Depuis plusieurs mois, la fièvre du pétrole s'est emparée de la classe économique et politique québécoise. À en croire certains, le salut économique du Québec passe par deux oléoducs et deux gisements potentiels de pétrole, celui d'Anticosti et du golfe Saint-Laurent.

Et pendant que l'on s'échine sur ces projets, on garde le silence sur une vérité qui dérange: le principal talon d'Achille économique du Québec est sa dépendance au pétrole, et réduire notre consommation d'or noir serait plus profitable économiquement que de se lancer tête première dans l'industrie pétrolière.

Le Québec a un déficit commercial de 28 milliards$ et celui-ci est alimenté pour près de la moitié par les importations de pétrole, dont la valeur a considérablement augmenté depuis 2003 en raison d'une hausse des cours mondiaux du baril d'or noir. 

Le second produit d'importation du Québec est l'automobile, si bien que plus des deux tiers de notre déficit commercial trouvent leur source dans le couple pétrole-automobile. Le ménage québécois moyen consacre aujourd'hui 18% de ses revenus au transport, soit près d'un dollar sur cinq.

Cette situation est vue comme une fatalité par trop de gens. Pourtant, à la suite des chocs pétroliers de 1973 et 1980, le Québec a diminué sa consommation de pétrole de 40% en quelques années à peine, de 1978 à 1983. Cet exploit a été réalisé par des investissements majeurs dans la conversion au chauffage électrique et par d'autres mesures. 

Les bénéfices ont été énormes, non seulement pour l'économie québécoise, qui s'en est trouvée moins vulnérable à la hausse du prix du pétrole, mais aussi pour les ménages québécois, qui ont vu leur facture énergétique diminuer, un effet qui se fait toujours sentir aujourd'hui.

Imaginons un instant que le Québec se dote d'un plan ambitieux et pragmatique visant à réduire sa consommation de pétrole de 10% d'ici 2020, soit quatre fois moins que ce qui a été fait par le gouvernement Lévesque au tournant des années 1980. 

Ce plan remettrait en circulation 1,2 milliard de dollars dans l'économie du Québec, dont une partie importante reviendrait dans les poches des ménages, puisque ce sont eux qui paient la majeure partie de la facture pétrolière. Mieux encore: un tel plan diminuerait leur charge fiscale fédérale et provinciale puisque les taxes sur l'essence représentent près de la moitié du coût à la pompe. Le revenu disponible d'une majorité de ménages québécois s'accroîtrait, ce qui donnerait une bouffée d'oxygène à une classe moyenne surendettée.

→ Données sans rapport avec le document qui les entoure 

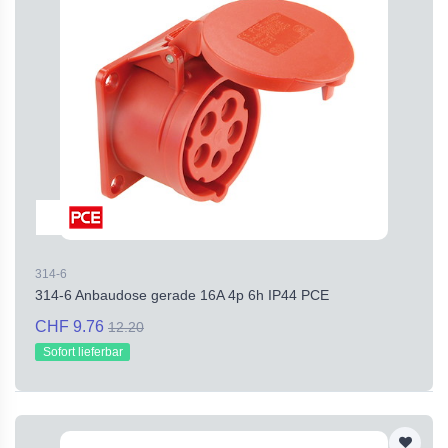
314-6
314-6 Anbaudose gerade 16A 4p 6h IP44 PCE
CHF 9.76
12.20
Sofort lieferbar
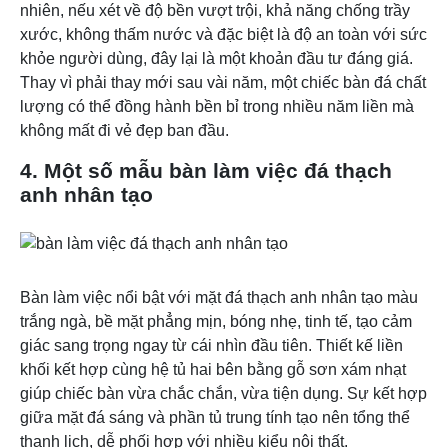
nhiên, nếu xét về độ bền vượt trội, khả năng chống trầy
xước, không thấm nước và đặc biệt là độ an toàn với sức
khỏe người dùng, đây lại là một khoản đầu tư đáng giá.
Thay vì phải thay mới sau vài năm, một chiếc bàn đá chất
lượng có thể đồng hành bền bỉ trong nhiều năm liền mà
không mất đi vẻ đẹp ban đầu.
4. Một số mẫu bàn làm việc đá thạch
anh nhân tạo
Bàn làm việc nổi bật với mặt đá thạch anh nhân tạo màu
trắng ngà, bề mặt phẳng mịn, bóng nhẹ, tinh tế, tạo cảm
giác sang trọng ngay từ cái nhìn đầu tiên. Thiết kế liền
khối kết hợp cùng hệ tủ hai bên bằng gỗ sơn xám nhạt
giúp chiếc bàn vừa chắc chắn, vừa tiện dụng. Sự kết hợp
giữa mặt đá sáng và phần tủ trung tính tạo nên tổng thể
thanh lịch, dễ phối hợp với nhiều kiểu nội thất.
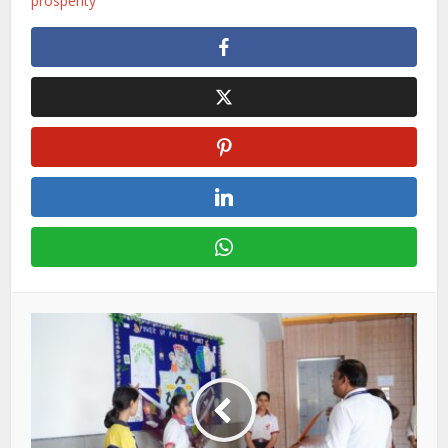
prosperity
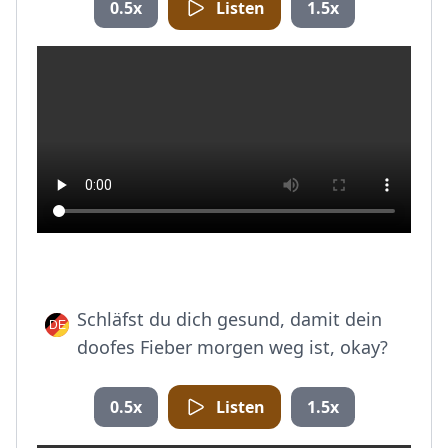
0.5x
Listen
1.5x
Schläfst du dich gesund, damit dein
doofes Fieber morgen weg ist, okay?
0.5x
Listen
1.5x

Les avantages ne s'arrêtent pas là. Un plan d'action efficace pour réduire la consommation de pétrole devrait passer par les transports collectifs. Or, selon une étude de la Chambre de commerce du Montréal métropolitain, les investissements dans les transports collectifs génèrent 2,5 fois plus d'emplois et 2,7 fois plus de retombées économiques au Québec que les investissements dans nos routes.

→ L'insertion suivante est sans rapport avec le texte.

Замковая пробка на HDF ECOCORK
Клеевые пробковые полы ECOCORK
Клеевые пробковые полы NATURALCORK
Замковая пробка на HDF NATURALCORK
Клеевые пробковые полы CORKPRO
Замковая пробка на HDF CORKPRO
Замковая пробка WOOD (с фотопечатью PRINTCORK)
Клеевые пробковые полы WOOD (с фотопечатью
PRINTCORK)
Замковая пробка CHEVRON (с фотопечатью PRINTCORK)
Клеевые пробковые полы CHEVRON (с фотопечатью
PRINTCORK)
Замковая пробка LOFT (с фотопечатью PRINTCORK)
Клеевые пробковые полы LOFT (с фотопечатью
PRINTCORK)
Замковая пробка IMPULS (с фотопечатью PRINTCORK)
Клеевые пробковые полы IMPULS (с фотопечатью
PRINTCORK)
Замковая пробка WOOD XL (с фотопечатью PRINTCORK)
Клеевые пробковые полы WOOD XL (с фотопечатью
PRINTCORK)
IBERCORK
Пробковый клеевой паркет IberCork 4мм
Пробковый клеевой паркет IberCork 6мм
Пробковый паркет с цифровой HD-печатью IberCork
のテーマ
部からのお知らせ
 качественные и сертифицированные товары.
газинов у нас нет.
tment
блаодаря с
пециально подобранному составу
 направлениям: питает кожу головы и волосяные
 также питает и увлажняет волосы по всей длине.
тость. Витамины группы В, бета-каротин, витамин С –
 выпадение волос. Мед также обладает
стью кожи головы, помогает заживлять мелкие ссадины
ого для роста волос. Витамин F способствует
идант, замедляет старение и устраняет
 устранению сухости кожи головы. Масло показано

Un plan qui réduit notre déficit commercial, augmente le revenu disponible des ménages, diminue le fardeau fiscal et crée de l'emploi. Cette vérité semble tellement dérangeante que l'élite économique et politique québécoise préfère l'ignorer. 

Le gouvernement Marois a été élu en faisant la promesse de réduire de 30% la facture de pétrole dans nos transports d'ici 2020. Mais plus d'un an après son entrée en fonction, on attend toujours le début d'un plan à cet égard. Qu'attend-on au juste pour s'y mettre?